Transactions of the Institute of British Geographers

The ‘Foreign Dimension’ in Transport Geography

By Benjamin Sacks

‘A platitude is that which every one admits and no one remembers’, W L Grant surmised in May, 1911, ‘[t]he platitude with which I begin is that Canada is a large country…a great truth’. In the aftermath of the American Civil War, British and Canadian officials scrambled to strengthen Canada’s authority from the relatively urbanised Atlantic and Great Lakes regions to the sparsely populated West. They undertook construction of one of the longest railroads in the world, a line traveling west from the rivers and inlets of Québec, across the expansive Alberta prairie, and through the Rocky Mountains to British Columbia. Today, Canadian National Railways (CN) stands as one of Canada’s most important assets, a symbol of the Dominion and Canadian pride, and an economic lifeline stretching the length of the North American continent (p. 598). But its name, Canadian National, is perhaps misleading, for CN’s network, through corporate acquisition, now extends south, through the Midwest and down the length of the Mississippi River, through the heartland of the United States (see image).

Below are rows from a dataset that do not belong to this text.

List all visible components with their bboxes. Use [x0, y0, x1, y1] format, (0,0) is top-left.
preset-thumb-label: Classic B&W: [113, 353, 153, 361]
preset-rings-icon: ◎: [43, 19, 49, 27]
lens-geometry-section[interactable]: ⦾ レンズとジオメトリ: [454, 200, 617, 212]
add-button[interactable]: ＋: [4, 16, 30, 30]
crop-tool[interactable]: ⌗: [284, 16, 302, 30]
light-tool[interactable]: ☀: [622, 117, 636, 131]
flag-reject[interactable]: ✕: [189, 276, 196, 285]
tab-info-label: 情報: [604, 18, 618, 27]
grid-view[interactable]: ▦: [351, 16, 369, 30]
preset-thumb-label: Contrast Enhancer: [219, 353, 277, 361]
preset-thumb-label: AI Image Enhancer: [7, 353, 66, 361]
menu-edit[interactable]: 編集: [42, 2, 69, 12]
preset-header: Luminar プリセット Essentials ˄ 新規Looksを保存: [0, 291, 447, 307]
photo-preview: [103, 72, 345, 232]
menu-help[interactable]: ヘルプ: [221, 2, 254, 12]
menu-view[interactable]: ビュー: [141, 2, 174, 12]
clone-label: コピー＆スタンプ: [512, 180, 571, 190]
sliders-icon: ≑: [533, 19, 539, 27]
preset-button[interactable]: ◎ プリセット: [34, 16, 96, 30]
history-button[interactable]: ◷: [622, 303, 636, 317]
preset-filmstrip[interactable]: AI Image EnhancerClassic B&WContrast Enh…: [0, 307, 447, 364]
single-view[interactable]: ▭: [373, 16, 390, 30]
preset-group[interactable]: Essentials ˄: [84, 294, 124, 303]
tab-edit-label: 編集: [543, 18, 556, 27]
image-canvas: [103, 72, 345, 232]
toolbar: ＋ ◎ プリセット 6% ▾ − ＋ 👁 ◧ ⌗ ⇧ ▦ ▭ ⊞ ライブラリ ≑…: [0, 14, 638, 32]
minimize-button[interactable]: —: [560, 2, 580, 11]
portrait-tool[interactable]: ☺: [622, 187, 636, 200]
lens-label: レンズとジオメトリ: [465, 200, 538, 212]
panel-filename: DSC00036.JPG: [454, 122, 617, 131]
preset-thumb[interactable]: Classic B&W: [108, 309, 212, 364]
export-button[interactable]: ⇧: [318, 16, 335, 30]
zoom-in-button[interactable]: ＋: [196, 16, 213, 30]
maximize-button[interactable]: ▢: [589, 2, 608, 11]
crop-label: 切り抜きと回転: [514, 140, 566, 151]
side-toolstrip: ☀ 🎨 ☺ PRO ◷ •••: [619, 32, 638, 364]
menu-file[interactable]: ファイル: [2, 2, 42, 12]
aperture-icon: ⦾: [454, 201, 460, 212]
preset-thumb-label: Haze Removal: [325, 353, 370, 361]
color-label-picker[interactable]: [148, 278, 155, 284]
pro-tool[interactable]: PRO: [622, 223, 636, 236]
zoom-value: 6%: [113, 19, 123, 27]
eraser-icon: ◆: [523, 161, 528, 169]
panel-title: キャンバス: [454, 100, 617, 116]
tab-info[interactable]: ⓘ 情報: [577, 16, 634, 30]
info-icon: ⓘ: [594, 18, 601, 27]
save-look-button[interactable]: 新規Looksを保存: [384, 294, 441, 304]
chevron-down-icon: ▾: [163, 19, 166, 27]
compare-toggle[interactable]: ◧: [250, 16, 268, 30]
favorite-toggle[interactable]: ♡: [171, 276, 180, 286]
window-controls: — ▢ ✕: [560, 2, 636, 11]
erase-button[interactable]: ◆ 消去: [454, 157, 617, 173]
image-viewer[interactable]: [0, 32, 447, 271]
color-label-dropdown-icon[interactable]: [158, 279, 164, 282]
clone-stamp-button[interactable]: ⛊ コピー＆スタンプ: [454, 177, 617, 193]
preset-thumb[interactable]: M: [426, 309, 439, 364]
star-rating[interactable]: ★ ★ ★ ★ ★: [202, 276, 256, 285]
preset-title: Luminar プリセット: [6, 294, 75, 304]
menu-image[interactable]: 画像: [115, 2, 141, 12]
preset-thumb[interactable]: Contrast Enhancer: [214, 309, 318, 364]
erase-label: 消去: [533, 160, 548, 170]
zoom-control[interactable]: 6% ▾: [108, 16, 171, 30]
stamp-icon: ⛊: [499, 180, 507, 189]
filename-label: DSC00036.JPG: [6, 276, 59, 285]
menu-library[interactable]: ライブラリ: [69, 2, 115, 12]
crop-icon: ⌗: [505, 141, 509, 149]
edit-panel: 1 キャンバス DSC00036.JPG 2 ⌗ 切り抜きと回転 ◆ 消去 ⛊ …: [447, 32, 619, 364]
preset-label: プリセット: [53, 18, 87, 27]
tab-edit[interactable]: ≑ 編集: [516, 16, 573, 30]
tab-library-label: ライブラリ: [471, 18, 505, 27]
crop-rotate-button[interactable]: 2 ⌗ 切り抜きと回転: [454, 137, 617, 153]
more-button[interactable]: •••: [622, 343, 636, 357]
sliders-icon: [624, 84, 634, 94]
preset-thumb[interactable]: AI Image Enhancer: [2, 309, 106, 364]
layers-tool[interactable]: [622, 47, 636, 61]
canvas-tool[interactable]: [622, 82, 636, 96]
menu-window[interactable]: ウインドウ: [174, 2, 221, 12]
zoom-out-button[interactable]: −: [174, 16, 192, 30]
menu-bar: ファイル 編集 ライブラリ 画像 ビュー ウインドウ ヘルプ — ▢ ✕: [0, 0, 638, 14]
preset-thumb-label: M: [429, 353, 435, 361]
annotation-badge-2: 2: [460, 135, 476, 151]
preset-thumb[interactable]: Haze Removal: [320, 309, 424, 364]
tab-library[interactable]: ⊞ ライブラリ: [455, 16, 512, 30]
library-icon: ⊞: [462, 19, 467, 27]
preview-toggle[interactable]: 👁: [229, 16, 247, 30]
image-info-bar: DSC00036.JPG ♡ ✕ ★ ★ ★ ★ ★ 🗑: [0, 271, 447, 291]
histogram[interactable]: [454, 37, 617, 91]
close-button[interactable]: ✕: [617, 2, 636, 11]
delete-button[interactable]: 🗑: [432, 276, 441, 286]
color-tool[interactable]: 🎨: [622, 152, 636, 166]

Julie Cidell’s (University of Illinois) analysis in the most recent edition of Transactions of the Institute of British Geographers both acknowledges resurgent interest in transport geography and explores a contentious recent episode in CN’s expansion into the United States. In late 2007, CN approached US Steel with an offer to purchase Elgin, Joliet, and Eastern (EJ&E), a vital connector railroad network in Chicago. Similar in scope to Boston’s (in)famous ‘Big Dig’, the EJ&E was constructed to increase transport efficiency in one of the United States’s busiest railroad centres. As is often the case in densely populated areas, local residents protested against CN’s plans to increase railroad traffic from an estimated five trains per day to nearly thirty trains per day (pp. 598-601).

Cidell’s article is an excellent definitional source, explicating how planning officials understand ‘sky’, ‘airspace’, and Cidell’s own variant: ‘trainspace’ – the legal, safety, and geographical environment surrounding the trains, railroad tracks, and properties. The author seeks to explore how trainspaces interact with other spaces, including (perhaps most notably) national space.

Although the United States and Canada are traditionally extraordinarily close allies, CN’s ambitious proposal catalysed highly defensive reactions from US residents. Although those affected by the suggested changes cited noise, smog, and other intrusions, a principal concern was that a foreign corporation wanted to manage a vital American trainspace. Although CN officials were quick to point out that US employees could benefit from the company’s proposal, legitimate concerns were repeatedly raised over how the acquisition of US railroads by a Canadian firm would benefit any actors other than Canadian interests. Ciddell’s article provides an exciting framework to model other air- and trainspace conflicts throughout the world.

W L Grant, 1911, Geographical Conditions Affecting the Development of Canada, The Geographical Journal 38 362-74.

Julie Cidell, 2012, Fear of a Foreign Railroad: Transnationalism, Trainspace, and (Im)mobility in the Chicago Suburbs, Transactions of the Institute of British Geographers 37 593-608.